-------- DATA FOR THIS TASK --------

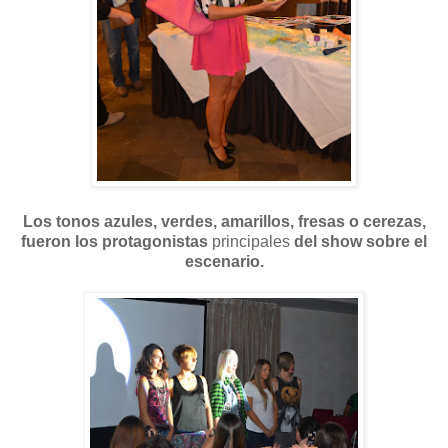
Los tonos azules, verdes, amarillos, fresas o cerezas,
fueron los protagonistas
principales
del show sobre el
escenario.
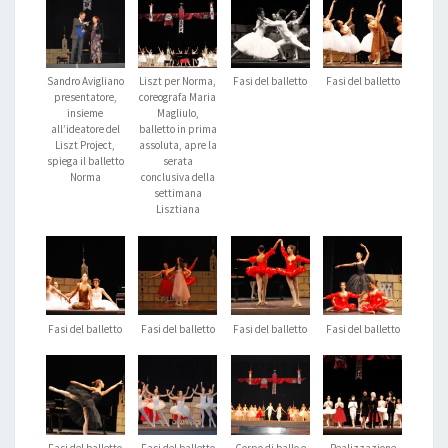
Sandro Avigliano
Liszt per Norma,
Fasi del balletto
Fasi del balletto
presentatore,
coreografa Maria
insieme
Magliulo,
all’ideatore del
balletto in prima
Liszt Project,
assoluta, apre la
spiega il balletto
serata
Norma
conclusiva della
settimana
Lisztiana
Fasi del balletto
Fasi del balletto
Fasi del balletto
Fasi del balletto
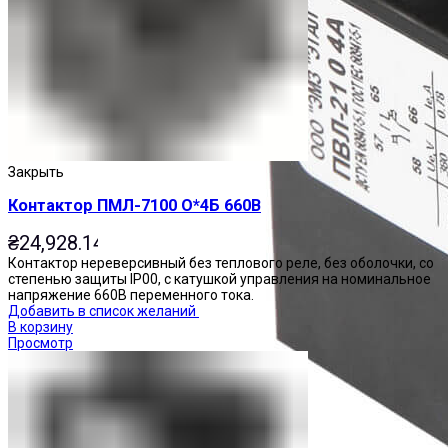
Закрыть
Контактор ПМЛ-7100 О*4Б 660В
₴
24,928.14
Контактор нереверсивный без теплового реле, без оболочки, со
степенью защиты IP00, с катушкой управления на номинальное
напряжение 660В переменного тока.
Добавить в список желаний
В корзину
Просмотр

--------

== TASK REQUIREMENTS ==
Find the string "Контактор" in the data. Report each line it appears in.

== REPLY ==
Контактор ПМЛ-7100 О*4Б 660В
Контактор нереверсивный без теплового реле, без оболочки, со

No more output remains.